В последний день июня или в первый июльский я, как обычно, закончила в четыре часа и вышла из госпиталя. Машинально отметила, что ворота тюремной больницы распахнуты; с удивлением уловила бравурные звуки скрипки, доносившиеся из какого-то невзрачного домика; приметила и щегольские дрожки с неподвижным кучером и небрежно развалившимся господином в военной фуражке. В ту же минуту в глазах у меня ярко, почти ослепительно, вспыхнуло.

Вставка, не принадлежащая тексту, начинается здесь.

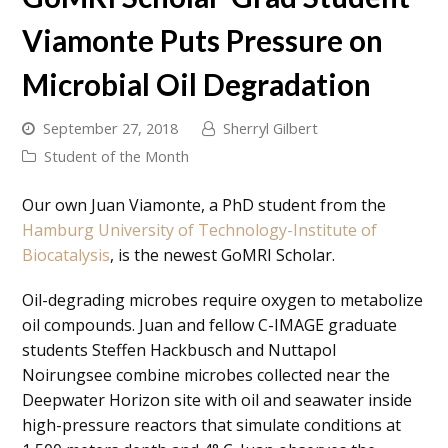
Viamonte Puts Pressure on
Microbial Oil Degradation
September 27, 2018
Sherryl Gilbert
Student of the Month
Our own Juan Viamonte, a PhD student from the
Hamburg University of Technology-Institute of
Biocatalysis
, is the newest
GoMRI Scholar
.
Oil-degrading microbes require oxygen to metabolize
oil compounds. Juan and fellow C-IMAGE graduate
students Steffen Hackbusch and Nuttapol
Noirungsee combine microbes collected near the
Deepwater Horizon site with oil and seawater inside
high-pressure reactors that simulate conditions at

Никакой вспышки, конечно, не было, мне померещилось, но померещилось не беспричинно: наискось к воротам бежал Кропоткин, а за ним, почти настигая, мчался караульный с ружьем наперевес.

Когда и как беглец очутился в дрожках, я словно бы и не видела, хотя, несомненно, видела. Вороной рванулся, все исчезло… А вокруг уже толпились зеваки. Все без толку гомонили. Мое лицо, наверное, выдало бы меня, вздумай кто-нибудь обратить на меня внимание. Я пошла к вагону конки. К кондукторам подскочил бледный караульный офицер: «Выпрягай! Выпрягай!» Но кондукторы отказались дать ему лошадей…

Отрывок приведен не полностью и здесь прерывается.